(Reuters) – Militants took a town an hour from Baghdad that is home to four natural gas fields on Thursday, another gain by Sunni insurgents who have swiftly taken large areas to the north and west of the Iraqi capital.
Iraq’s presidency said a session of parliament would be held on July 1, the first step to forming a new government that the international community hopes will be inclusive enough to undermine the insurgency.
The overnight offensive included Mansouriyat al-Jabal, home to the gas fields where foreign companies operate, security forces said. The fighting threatens to rupture the country two and a half years after the end of U.S. occupation.
The insurgents, led by the hardline Islamic State in Iraq and the Levant (ISIL) but also including other Sunni groups blame Prime Minister Nuri al-Maliki for marginalizing their sect during eight years in power and he is fighting for his job.
Three months after elections, a chorus of Iraqi and international voices have called for the government formation process to be started, including Iraqi’s most influential Shi’ite Grand Ayatollah Ali al-Sistani.
The presidency issued a decree on Thursday for a parliament session on July 1, state television said. Parliament will then have 30 days to name a president and 15 days after that to name a prime minister although the process has been delayed in the past, taking nine months to seat the government in 2010.
Maliki has dismissed the call of mainly Sunni political and religious figures, some with links to armed groups fighting Maliki, for a “national salvation government” that would choose figures to lead the country and, in effect, bypass the election.
Iraq’s Shi’ite religious cleric Moqtada al-Sadr, a foe of Maliki’s, called for all Iraqis to deplore the Sunni insurgency and rally behind the army but said that a new government was needed “with faces from all spectrums and away from sectarian quotas.”

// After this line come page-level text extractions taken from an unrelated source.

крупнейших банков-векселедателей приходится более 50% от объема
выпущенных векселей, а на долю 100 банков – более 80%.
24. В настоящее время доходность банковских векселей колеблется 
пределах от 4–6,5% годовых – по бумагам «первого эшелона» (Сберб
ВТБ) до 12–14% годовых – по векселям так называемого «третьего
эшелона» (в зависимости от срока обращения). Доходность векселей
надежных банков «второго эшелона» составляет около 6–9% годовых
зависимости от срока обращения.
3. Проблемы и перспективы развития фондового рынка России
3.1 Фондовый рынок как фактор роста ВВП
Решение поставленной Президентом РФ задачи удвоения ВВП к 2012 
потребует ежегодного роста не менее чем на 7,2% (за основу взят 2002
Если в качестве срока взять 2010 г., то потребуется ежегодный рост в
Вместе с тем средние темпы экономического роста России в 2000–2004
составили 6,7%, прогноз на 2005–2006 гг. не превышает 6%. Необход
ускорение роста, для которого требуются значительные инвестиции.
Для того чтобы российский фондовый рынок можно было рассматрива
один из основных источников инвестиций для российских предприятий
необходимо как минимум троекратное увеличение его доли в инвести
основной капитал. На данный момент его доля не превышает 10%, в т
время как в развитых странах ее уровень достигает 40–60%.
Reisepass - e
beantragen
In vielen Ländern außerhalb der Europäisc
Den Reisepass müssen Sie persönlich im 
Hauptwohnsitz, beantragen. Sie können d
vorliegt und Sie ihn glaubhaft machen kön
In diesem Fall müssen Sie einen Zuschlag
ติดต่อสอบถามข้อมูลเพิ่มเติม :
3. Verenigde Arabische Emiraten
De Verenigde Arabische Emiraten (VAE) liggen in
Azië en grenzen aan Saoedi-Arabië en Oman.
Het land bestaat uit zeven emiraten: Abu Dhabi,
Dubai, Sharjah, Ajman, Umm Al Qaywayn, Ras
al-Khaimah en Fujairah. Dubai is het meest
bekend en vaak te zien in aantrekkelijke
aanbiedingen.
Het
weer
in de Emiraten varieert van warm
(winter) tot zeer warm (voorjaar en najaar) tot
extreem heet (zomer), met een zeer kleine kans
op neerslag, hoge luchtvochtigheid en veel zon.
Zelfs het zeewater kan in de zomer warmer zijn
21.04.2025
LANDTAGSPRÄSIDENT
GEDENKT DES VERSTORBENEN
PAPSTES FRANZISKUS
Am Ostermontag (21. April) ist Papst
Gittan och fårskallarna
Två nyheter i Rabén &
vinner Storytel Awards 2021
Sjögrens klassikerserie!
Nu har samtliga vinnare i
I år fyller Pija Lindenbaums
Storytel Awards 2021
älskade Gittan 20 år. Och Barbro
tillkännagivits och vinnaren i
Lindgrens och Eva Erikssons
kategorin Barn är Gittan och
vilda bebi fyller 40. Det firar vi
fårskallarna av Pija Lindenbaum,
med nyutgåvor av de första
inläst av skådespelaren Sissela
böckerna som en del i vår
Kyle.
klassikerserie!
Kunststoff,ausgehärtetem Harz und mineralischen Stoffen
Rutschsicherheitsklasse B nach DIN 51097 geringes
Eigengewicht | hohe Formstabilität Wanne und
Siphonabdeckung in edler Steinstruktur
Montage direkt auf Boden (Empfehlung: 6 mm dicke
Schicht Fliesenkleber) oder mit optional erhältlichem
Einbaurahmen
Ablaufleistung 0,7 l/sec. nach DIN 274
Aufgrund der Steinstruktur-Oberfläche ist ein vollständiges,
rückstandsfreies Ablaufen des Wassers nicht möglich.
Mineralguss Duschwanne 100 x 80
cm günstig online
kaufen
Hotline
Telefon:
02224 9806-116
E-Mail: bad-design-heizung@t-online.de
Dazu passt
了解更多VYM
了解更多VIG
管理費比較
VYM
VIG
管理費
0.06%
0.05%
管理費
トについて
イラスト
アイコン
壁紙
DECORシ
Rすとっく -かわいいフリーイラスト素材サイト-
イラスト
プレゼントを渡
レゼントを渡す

Head of the Mehdi Army, a Shi’ite militia which fought U.S. troops in Baghdad, Sadr vowed in a speech on Wednesday night to “shake the ground under the feet of ignorance and radicalism just as we did under the feet of the occupier.”
Northern Iraq’s largest city Mosul fell to Sunni insurgents on June 10 and took Tikrit city two days later. Kurdish forces moved into Kirkuk on June 11 and now control the oil city.
Army air strikes hit south Mosul overnight, killing one and wounding six people.